**Problem details**
Write out the data word for word and omit every picture.

**Dataset extract**
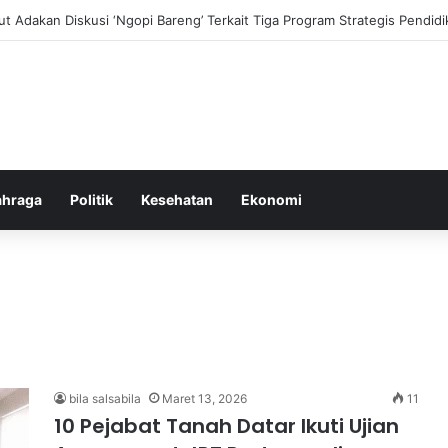
i dan Transformasi Pertanian melalui Teknologi Digital
ahraga
Politik
Kesehatan
Ekonomi
bila salsabila
Maret 13, 2026
11
10 Pejabat Tanah Datar Ikuti Ujian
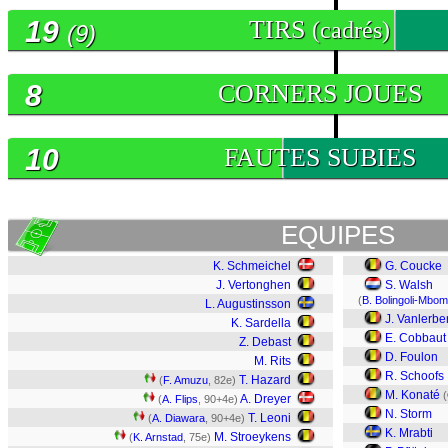
19
TIRS
(cadrés)
(9)
8
CORNERS JOUES
10
FAUTES SUBIES
EQUIPES
K. Schmeichel
G. Coucke
J. Vertonghen
S. Walsh
(
B. Bolingoli-Mbo
L. Augustinsson
J. Vanlerb
K. Sardella
E. Cobbaut
Z. Debast
D. Foulon
M. Rits
R. Schoofs
T. Hazard
(
F. Amuzu
, 82e)
M. Konaté
(
A. Dreyer
(
A. Flips
, 90+4e)
N. Storm
T. Leoni
(
A. Diawara
, 90+4e)
K. Mrabti
M. Stroeykens
(
K. Arnstad
, 75e)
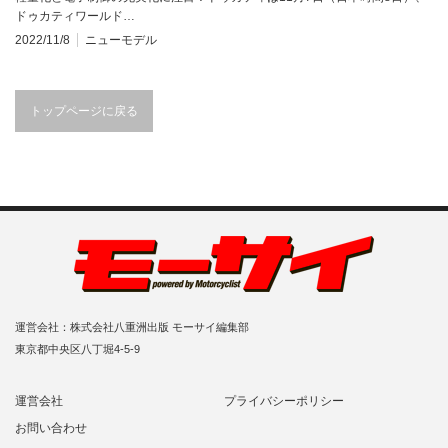
ドゥカティワールド…
2022/11/8
ニューモデル
トップページに戻る
運営会社：株式会社八重洲出版 モーサイ編集部
東京都中央区八丁堀4-5-9
運営会社
プライバシーポリシー
お問い合わせ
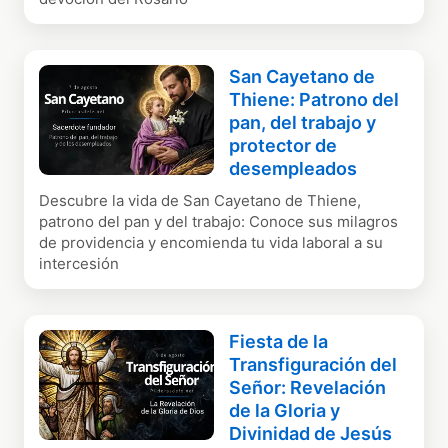
San Cayetano de
Thiene: Patrono del
pan, del trabajo y
protector de
desempleados
Descubre la vida de San Cayetano de Thiene,
patrono del pan y del trabajo: Conoce sus milagros
de providencia y encomienda tu vida laboral a su
intercesión
Fiesta de la
Transfiguración del
Señor: Revelación
de la Gloria y
Divinidad de Jesús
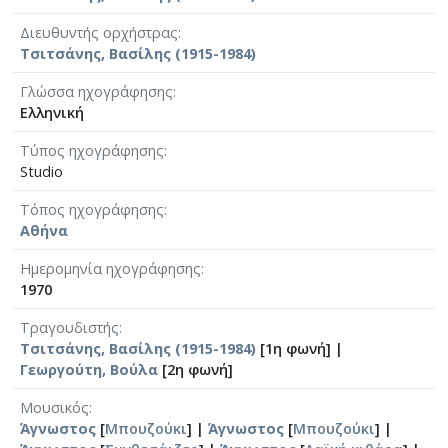
Διευθυντής ορχήστρας
Τσιτσάνης, Βασίλης (1915-1984)
Γλώσσα ηχογράφησης
Ελληνική
Τύπος ηχογράφησης
Studio
Τόπος ηχογράφησης
Αθήνα
Ημερομηνία ηχογράφησης
1970
Τραγουδιστής
Τσιτσάνης, Βασίλης (1915-1984)
[1η φωνή] |
Γεωργούτη, Βούλα
[2η φωνή]
Μουσικός
Άγνωστος
[
Μπουζούκι
] |
Άγνωστος
[
Μπουζούκι
] |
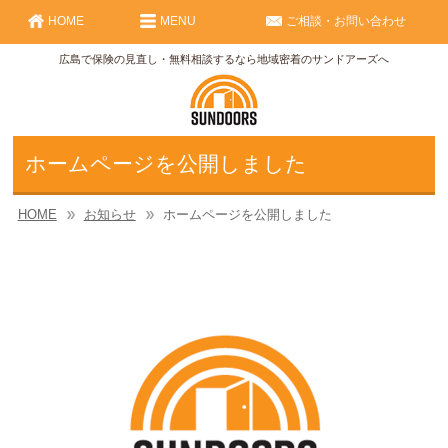
HOME
MENU
ご相談・お問い合わせ
広島で保険の見直し・無料相談するなら地域密着のサンドアーズへ
ホームページを公開しました
HOME
お知らせ
ホームページを公開しました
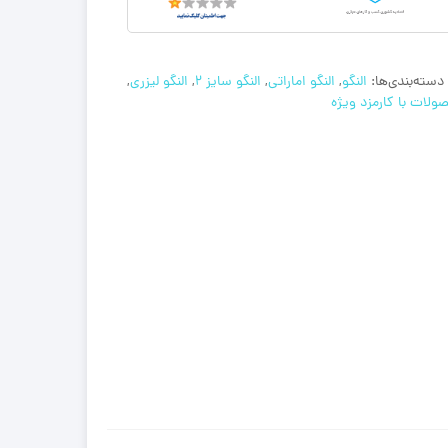
دسته‌بندی‌ها:
النگو
,
النگو اماراتی
,
النگو سایز 2
,
النگو لیزری
,
ولات با کارمزد ویژه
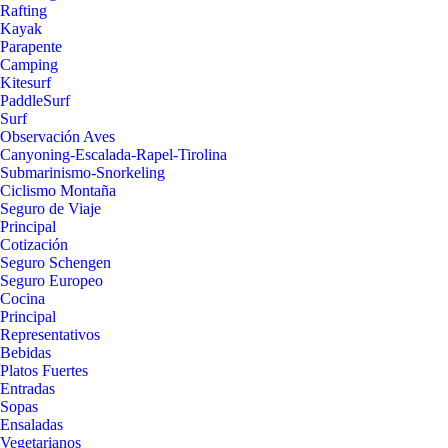
Rafting
Kayak
Parapente
Camping
Kitesurf
PaddleSurf
Surf
Observación Aves
Canyoning-Escalada-Rapel-Tirolina
Submarinismo-Snorkeling
Ciclismo Montaña
Seguro de Viaje
Principal
Cotización
Seguro Schengen
Seguro Europeo
Cocina
Principal
Representativos
Bebidas
Platos Fuertes
Entradas
Sopas
Ensaladas
Vegetarianos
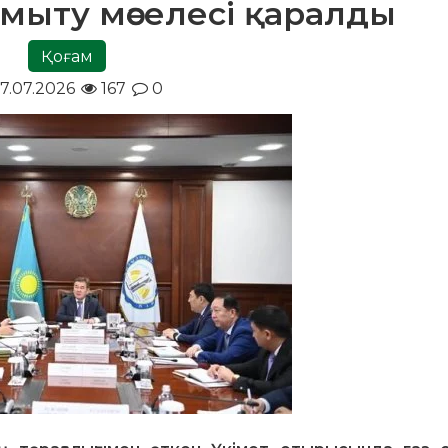
амыту мәселесі қаралды
Қоғам
7.07.2026
167
0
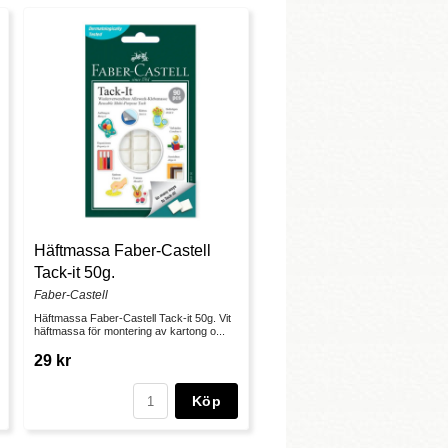
Häftmassa Faber-Castell
Tack-it 50g.
Faber-Castell
Häftmassa Faber-Castell Tack-it 50g. Vit
häftmassa för montering av kartong o...
29 kr
Köp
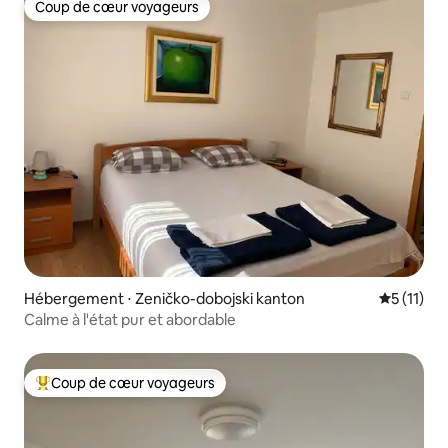
Coup de cœur voyageurs
Coup de cœur voyageurs
Hébergement ⋅ Zeničko-dobojski kanton
Évaluatio
5 (11)
Calme à l'état pur et abordable
Coup de cœur voyageurs
Coups de cœur voyageurs les plus appréciés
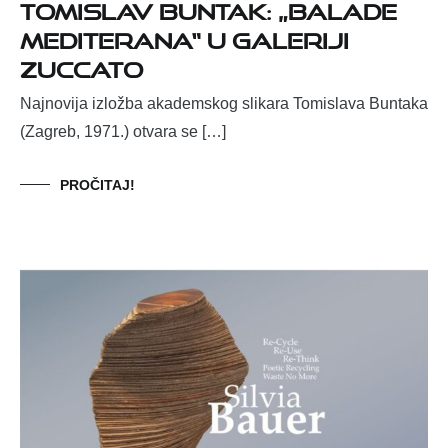
Tomislav Buntak: „Balade
Mediterana“ u Galeriji
Zuccato
Najnovija izložba akademskog slikara Tomislava Buntaka
(Zagreb, 1971.) otvara se […]
PROČITAJ!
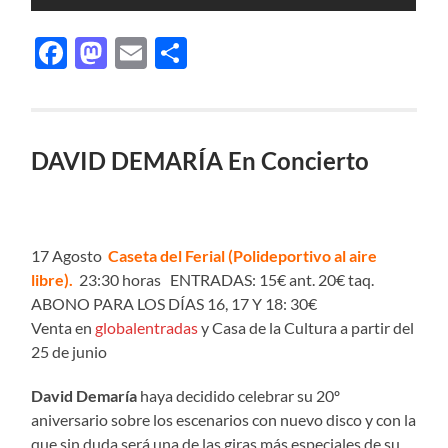
Facebook
Mastodon
Email
Compartir
DAVID DEMARÍA En Concierto
17 Agosto
Caseta del Ferial (Polideportivo al aire
libre)
.
23:30 horas ENTRADAS: 15€ ant. 20€ taq.
ABONO PARA LOS DÍAS 16, 17 Y 18: 30€
Venta en
globalentradas
y Casa de la Cultura a partir del
25 de junio
David Demaría
haya decidido celebrar su 20º
aniversario sobre los escenarios con nuevo disco y con la
que sin duda será una de las giras más especiales de su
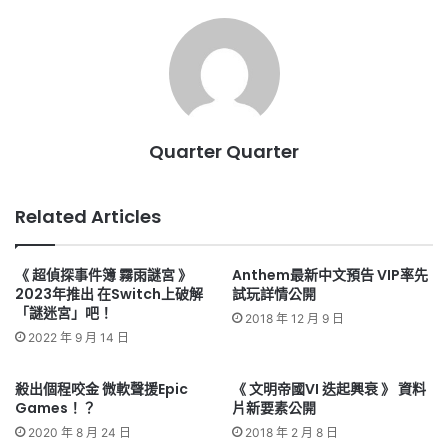
Quarter Quarter
Related Articles
《 超偵探事件簿 霧雨謎宮 》
Anthem最新中文預告 VIP率先
2023年推出 在Switch上破解
試玩詳情公開
「謎迷宮」吧！
2018 年 12 月 9 日
2022 年 9 月 14 日
殺出個程咬金 微軟聲援Epic
《 文明帝國VI 迭起興衰 》 資料
Games！？
片新要素公開
2020 年 8 月 24 日
2018 年 2 月 8 日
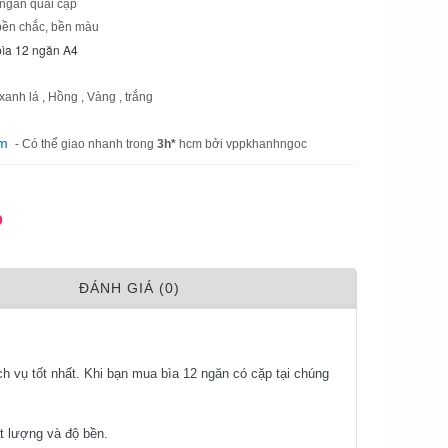
2 ngăn quai cặp
 bền chắc, bền màu
bìa 12 ngăn A4 
anh lá , Hồng , Vàng , trắng
am
- Có thể giao nhanh trong
3h*
hcm bởi vppkhanhngoc
Đ
ÐÁNH GIÁ (0)
vụ tốt nhất. Khi bạn mua bìa 12 ngăn có cặp tại chúng
t lượng và độ bền.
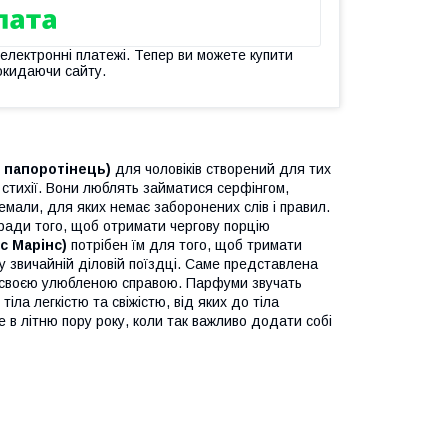
 електронні платежі. Тепер ви можете купити
окидаючи сайту.
 папоротінець)
для чоловіків створений для тих
ї стихії. Вони люблять займатися серфінгом,
емали, для яких немає заборонених слів і правил.
ради того, щоб отримати чергову порцію
с Марінс)
потрібен їм для того, щоб тримати
 у звичайній діловій поїздці. Саме представлена
ли своєю улюбленою справою. Парфуми звучать
іла легкістю та свіжістю, від яких до тіла
в літню пору року, коли так важливо додати собі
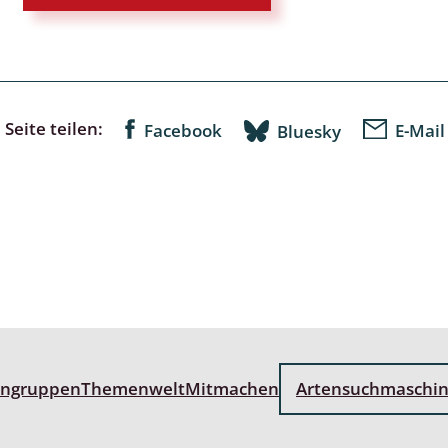
lingsmücken
Seite teilen:
Facebook
E-Mail
Bluesky
egen
ulenspinner, Sichelflügler
ige Falter
en
 Widderchen
engruppen
Themenwelt
Mitmachen
Artensuchmaschi
ken
 und Heteromera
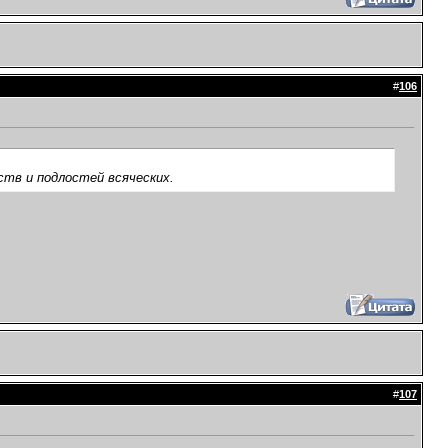
#
106
ств и подлостей всяческих.
#
107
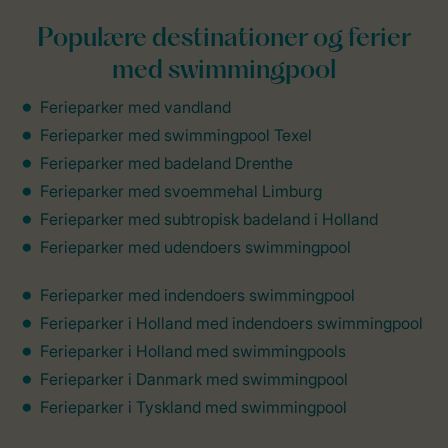
Populære destinationer og ferier
med swimmingpool
Ferieparker med vandland
Ferieparker med swimmingpool Texel
Ferieparker med badeland Drenthe
Ferieparker med svoemmehal Limburg
Ferieparker med subtropisk badeland i Holland
Ferieparker med udendoers swimmingpool
Ferieparker med indendoers swimmingpool
Ferieparker i Holland med indendoers swimmingpool
Ferieparker i Holland med swimmingpools
Ferieparker i Danmark med swimmingpool
Ferieparker i Tyskland med swimmingpool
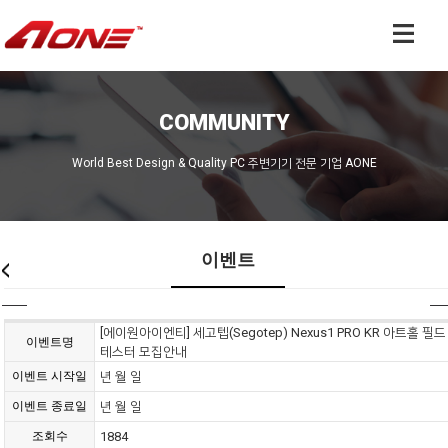
COMMUNITY
World Best Design & Quality PC 주변기기 전문 기업 AONE
이벤트
[에이원아이엔티] 세고텝(Segotep) Nexus1 PRO KR 아트홀 필드
이벤트명
테스터 모집안내
이벤트 시작일
년 월 일
이벤트 종료일
년 월 일
조회수
1884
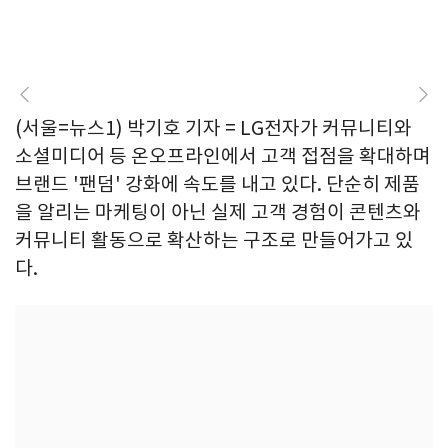
(서울=뉴스1) 박기호 기자 = LG전자가 커뮤니티와
소셜미디어 등 온오프라인에서 고객 접점을 확대하며
브랜드 '팬덤' 강화에 속도를 내고 있다. 단순히 제품
을 알리는 마케팅이 아닌 실제 고객 경험이 콘텐츠와
커뮤니티 활동으로 확산하는 구조로 만들어가고 있
다.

**The completed task**
i dan Transformasi Pertanian melalui Teknologi Digital
ahraga
Politik
Kesehatan
Ekonomi
bila salsabila
Maret 13, 2026
11
10 Pejabat Tanah Datar Ikuti Ujian
19
TIRS
(cadrés)
(9)
8
CORNERS JOUES
10
FAUTES SUBIES
EQUIPES
K. Schmeichel
G. Coucke
J. Vertonghen
S. Walsh
(
B. Bolingoli-Mbo
L. Augustinsson
J. Vanlerb
K. Sardella
E. Cobbaut
Z. Debast
D. Foulon
M. Rits
R. Schoofs
T. Hazard
(
F. Amuzu
, 82e)
M. Konaté
(
A. Dreyer
(
A. Flips
, 90+4e)
N. Storm
T. Leoni
(
A. Diawara
, 90+4e)
K. Mrabti
M. Stroeykens
(
K. Arnstad
, 75e)
ドゥカティワールド…
2022/11/8
ニューモデル
トップページに戻る
運営会社：株式会社八重洲出版 モーサイ編集部
東京都中央区八丁堀4-5-9
運営会社
プライバシーポリシー
お問い合わせ
San Cayetano de
Thiene: Patrono del
pan, del trabajo y
protector de
desempleados
Descubre la vida de San Cayetano de Thiene,
patrono del pan y del trabajo: Conoce sus milagros
de providencia y encomienda tu vida laboral a su
intercesión
Fiesta de la
Transfiguración del
Señor: Revelación
de la Gloria y
Divinidad de Jesús
Διευθυντής ορχήστρας
Τσιτσάνης, Βασίλης (1915-1984)
Γλώσσα ηχογράφησης
Ελληνική
Τύπος ηχογράφησης
Studio
Τόπος ηχογράφησης
Αθήνα
Ημερομηνία ηχογράφησης
1970
Τραγουδιστής
Τσιτσάνης, Βασίλης (1915-1984)
[1η φωνή] |
Γεωργούτη, Βούλα
[2η φωνή]
Μουσικός
Άγνωστος
[
Μπουζούκι
] |
Άγνωστος
[
Μπουζούκι
] |
HOME
MENU
ご相談・お問い合わせ
広島で保険の見直し・無料相談するなら地域密着のサンドアーズへ
ホームページを公開しました
HOME
お知らせ
ホームページを公開しました
دسته‌بندی‌ها:
النگو
,
النگو اماراتی
,
النگو سایز 2
,
النگو لیزری
,
ولات با کارمزد ویژه
Rafting
Kayak
Parapente
Camping
Kitesurf
PaddleSurf
Surf
Observación Aves
Canyoning-Escalada-Rapel-Tirolina
Submarinismo-Snorkeling
Ciclismo Montaña
Seguro de Viaje
Principal
Cotización
Seguro Schengen
Seguro Europeo
Cocina
Principal
Representativos
Bebidas
Platos Fuertes
Entradas
Sopas
Ensaladas
Vegetarianos
амыту мәселесі қаралды
Қоғам
7.07.2026
167
0
Häftmassa Faber-Castell
Tack-it 50g.
Faber-Castell
Häftmassa Faber-Castell Tack-it 50g. Vit
häftmassa för montering av kartong o...
29 kr
Köp
Coup de cœur voyageurs
Coup de cœur voyageurs
Hébergement ⋅ Zeničko-dobojski kanton
Évaluatio
5 (11)
Calme à l'état pur et abordable
Coup de cœur voyageurs
Coups de cœur voyageurs les plus appréciés
Tomislav Buntak: „Balade
Mediterana“ u Galeriji
Zuccato
Najnovija izložba akademskog slikara Tomislava Buntaka
(Zagreb, 1971.) otvara se […]
PROČITAJ!
Facebook
Mastodon
Email
Compartir
DAVID DEMARÍA En Concierto
17 Agosto
Caseta del Ferial (Polideportivo al aire
libre)
.
23:30 horas ENTRADAS: 15€ ant. 20€ taq.
ABONO PARA LOS DÍAS 16, 17 Y 18: 30€
Venta en
globalentradas
y Casa de la Cultura a partir del
25 de junio
David Demaría
haya decidido celebrar su 20º
aniversario sobre los escenarios con nuevo disco y con la
que sin duda será una de las giras más especiales de su
Quarter Quarter
Related Articles
《 超偵探事件簿 霧雨謎宮 》
Anthem最新中文預告 VIP率先
2023年推出 在Switch上破解
試玩詳情公開
「謎迷宮」吧！
2018 年 12 月 9 日
2022 年 9 月 14 日
殺出個程咬金 微軟聲援Epic
《 文明帝國VI 迭起興衰 》 資料
Games！？
片新要素公開
2020 年 8 月 24 日
2018 年 2 月 8 日
2 ngăn quai cặp
 bền chắc, bền màu
bìa 12 ngăn A4 
anh lá , Hồng , Vàng , trắng
am
- Có thể giao nhanh trong
3h*
hcm bởi vppkhanhngoc
Đ
ÐÁNH GIÁ (0)
vụ tốt nhất. Khi bạn mua bìa 12 ngăn có cặp tại chúng
t lượng và độ bền.
 електронні платежі. Тепер ви можете купити
окидаючи сайту.
 папоротінець)
для чоловіків створений для тих
ї стихії. Вони люблять займатися серфінгом,
емали, для яких немає заборонених слів і правил.
ради того, щоб отримати чергову порцію
с Марінс)
потрібен їм для того, щоб тримати
 у звичайній діловій поїздці. Саме представлена
ли своєю улюбленою справою. Парфуми звучать
іла легкістю та свіжістю, від яких до тіла
в літню пору року, коли так важливо додати собі
lingsmücken
Seite teilen:
Facebook
E-Mail
Bluesky
egen
ulenspinner, Sichelflügler
ige Falter
en
 Widderchen
engruppen
Themenwelt
Mitmachen
Artensuchmaschi
ken
 und Heteromera
#
106
ств и подлостей всяческих.
#
107
Populære destinationer og ferier
med swimmingpool
Ferieparker med vandland
Ferieparker med swimmingpool Texel
Ferieparker med badeland Drenthe
Ferieparker med svoemmehal Limburg
Ferieparker med subtropisk badeland i Holland
Ferieparker med udendoers swimmingpool
Ferieparker med indendoers swimmingpool
Ferieparker i Holland med indendoers swimmingpool
Ferieparker i Holland med swimmingpools
Ferieparker i Danmark med swimmingpool
Ferieparker i Tyskland med swimmingpool
COMMUNITY
World Best Design & Quality PC 주변기기 전문 기업 AONE
이벤트
[에이원아이엔티] 세고텝(Segotep) Nexus1 PRO KR 아트홀 필드
이벤트명
테스터 모집안내
이벤트 시작일
년 월 일
이벤트 종료일
년 월 일
조회수
1884
(서울=뉴스1) 박기호 기자 = LG전자가 커뮤니티와
소셜미디어 등 온오프라인에서 고객 접점을 확대하며
브랜드 '팬덤' 강화에 속도를 내고 있다. 단순히 제품
을 알리는 마케팅이 아닌 실제 고객 경험이 콘텐츠와
커뮤니티 활동으로 확산하는 구조로 만들어가고 있
다.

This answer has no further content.